Recently, I have taken an interest in building a blackjack simulator for personal use/analysis. Long term is to get it to compute accurate indices for both a single parameter system and any accompanying side count parameters (multi-parametric analysis.) For a while, it seemed like it was to be an easy endeavour: wrong!

So, right now, I am trying to figure out how I am to approach a simple hit/stand algorithm. Yeah, something so basic as to generating a TD strategy chart for hitting and standing is now working for me right now. The way I was approaching the hit/stand table generation was to use a vacillating procedure. Basically, the program assumes we will stand on all player totals for every dealer up card.

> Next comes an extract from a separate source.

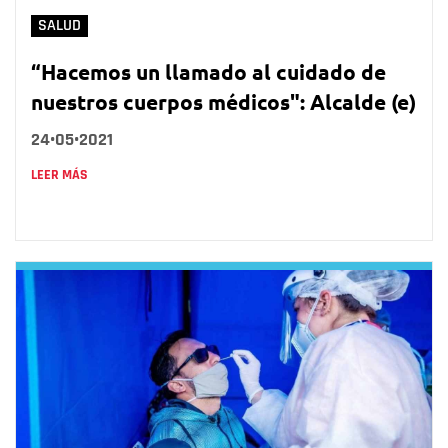
SALUD
“Hacemos un llamado al cuidado de
nuestros cuerpos médicos": Alcalde (e)
24•05•2021
LEER MÁS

The player will stand, and the dealer will draw. If the overall expectation for that round is positive, the computer assumes we will stand again when that specific player total and dealer up card combo appears again. However, if the overall expectation is negative, the computer will assume that we must hit, and switches the preferred action from 'S' to 'H'. So that next time we get that specific player total and dealer up card combo, we will hit.

*Reference: Assumes single deck, stand on all 17's. Reshuffle after every round.*

When the computer hits, three things will happen here: 1.) We will draw again; 2.) We will stand; 3.) We bust. If the player draws, and when the player either stands or busts, the overall expectation of that round will be carried down from previous draws. To better illustrate what I was doing:

Round 0:

Player

5 6

Dealer

6 T

*compute draws dealer

Player

5 6

Dealer

6 T 5

Since the dealer beat the player, standing 11 vs 6 is a current EV of -1.0.

Round 1:

Player

5 6

Dealer

6 T

*player draws

Player

5 6 5

Dealer

6 T

The player will stand and the dealer will draw a card

Player

5 6 5

Dealer

6 T A

Since the dealer beats the player, standing 16 vs 6 has a current EV of -1.0

Since hitting 11 vs 6 produces a loser due to super-sequent hands, hitting 11 vs 6 produces a current EV of -1.0

Now, over time, the EV for both standing and hitting all player/dealer match-ups should converge to their global EV's and produce the correct strategy chart when we compare standing and hitting EV's. Correct? If so, the above method proved to be..er, incorrect? What was happening was that player hard 5 and 6 vs dealer 4 5 6 would indicate that the optimal action is to stand, that standing hard 12 vs dealer 2 3 is optimal, and that standing on all pairs of twos for all dealer up cards is optimal. This is absurdly wrong and cannot be accurate when comparing to currently computed TD strategies.

-----------------------------------------------------------------------------------------------------------------------------------------------------------------------------------------------------------------------------------------------------------------------------------------

So now, I am at a point where I am trying to figure out *how* to accurately compute the correct EV's for hitting and standing. Using the algorithm outlined in Griffins ToBJ was an idea, but that is for Combinatorial Analysis, not simulation. I could try to compute the EV's for standing on all player hands, and work on computing hitting based on a weighed sum of the probability of a draw card with respect to the next player total's optimal action expectation. Similar to that of a CA, but with a monte carlo method.

Anyone have an idea that is the best approach to getting past this hurdle? Feeling rather limited in possible solutions. ]]>